Several prevention-of-recurrence studies are under way. A phase IIa prevention-of-recurrence trial was recently begun for the subunit vaccine ID93 + GLA-SE in 60 South African adults who successfully completed therapy for drug-sensitive TB (DS-TB). Developed by the Infectious Disease Research Institute (Seattle, Washington), ID93 + GLA-SE combines the MTB antigens Rv2608, Rv3619, and Rv3620 with the GLA-SE adjuvant. The trial contains four arms and is testing two intramuscular injections of vaccine—given at three different doses—against placebo (saline solution). This safety and dose-ranging study will inform planning for a phase IIb prevention-of-recurrence trial of ID93 + GLA-SE that will enroll up to 450 adults per arm.81 In addition to ID93 + GLA-SE, H56 recently completed enrollment in a phase I safety, immunogenicity, and dose-escalation study among 24 HIV-negative adults that were previously treated for DS-TB; results are forthcoming.82 H56 + IC31 is being studied as an adjunct to TB therapy when paired with COX-2-selective inhibitors (a type of nonsteroidal anti-inflammatory drug).83 The idea is that COX-2 inhibitors will strengthen the vaccine response to H56, and that the two together will shorten the duration of chemotherapy for multidrug-resistant TB. This initial study is recruiting participants in Oslo, Norway and is supported by the Norwegian Research Council.84 Despite these interesting applications of H56 during and after TB drug therapy, the SSI has indicated that future development efforts will focus on prevention-of-infection trials rather than prevention-of-recurrence trials.85

Other Approaches and Developments

The TB vaccine field’s only ongoing phase IIb efficacy trial is evaluating whether two intramuscular doses of M72 + AS01, a subunit vaccine developed by GlaxoSmithKline (GSK) that pairs MTB antigens 32A and 29A with GSK’s AS01 adjuvant, protects MTB-infected, HIV-negative adults from TB disease progression compared with placebo.86 The trial, which opened in 2014 and is being conducted in South Africa, Kenya, and Zambia, reached its targeted enrollment of 3,500 participants in 2015 and is now in follow-up for the primary outcome analysis, which will be case driven. The analysis will be conducted after investigators detect 21 cases of pulmonary TB; results are expected in late 2018.87

Activity also continues on the development of two vaccines designed to replace BCG and be administered to infants soon after birth: VPM1002 and MTBVAC. VPM1002, a live, recombinant form of BCG developed by Vakzine Projekt Management in Germany and licensed to the Serum Institute of India (SII), recently began a phase IIa trial in over 400 South African newborns.
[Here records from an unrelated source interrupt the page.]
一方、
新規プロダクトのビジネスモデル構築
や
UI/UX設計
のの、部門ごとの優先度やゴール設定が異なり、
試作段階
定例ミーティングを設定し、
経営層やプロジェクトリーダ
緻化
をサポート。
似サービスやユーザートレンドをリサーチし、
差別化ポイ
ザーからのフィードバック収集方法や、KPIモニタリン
The study will compare the safety and immunogenicity of VPM1002 versus BCG in both HIV-exposed and unexposed infants.88 The SII is currently in discussions with regulatory authorities in India to take VPM1002 into two larger studies: a phase IIb BCG-replacement trial in newborns (pending a favorable outcome from the South African study), and a phase III prevention-of-recurrence trial in adults.89 Work also continues on MTBVAC, a live, genetically attenuated form of MTB that was made less virulent by the deletion of two genes (phoP and fadD26). A phase IIa safety, dose-escalation, and immunogenicity study of MTBVAC in South Africa is currently recruiting participants in two phases. The first will randomize MTB-negative, BCG-vaccinated adults to receive either MTBVAC or BCG. If safety is demonstrated in this group, the trial will progress to the second stage and randomize infants to receive either BCG or MTBVAC at one of three doses.90 A phase IIa study among South African adults is also planned.91

Efforts to replace BCG will likely receive less financial and intellectual attention in the coming years. In contrast with earlier phase IIa and IIb trials, many of which were conducted in either adults with HIV or infants,92,93 vaccine developers are now focusing on HIV-negative adolescents and adults, who account for the majority of MTB transmission globally. (This may be one reason why VPM1002 and MTBVAC—each designed as BCG-replacement vaccines—are also being tested in adult prevention-of-recurrence and prevention-of-infection trials). By conducting fewer clinical trials in children and people with HIV, TB vaccine developers are effectively making the decision to direct research away from the two groups most vulnerable to TB. If focusing testing on adults without comorbidities shortens the clinical development timeline, and if the resulting vaccine averts cases of TB in children and people with HIV through a herd immunity effect by interrupting TB transmission among the adult contacts around them (as modeling suggests could occur),94 then this may prove to be a prescient move. But that string of assumptions contains many uncertainties, and developers should acknowledge that the current strategy risks leaving behind two key TB-affected populations with greatly enhanced risks of disease and death that rightly draw significant attention from global health actors.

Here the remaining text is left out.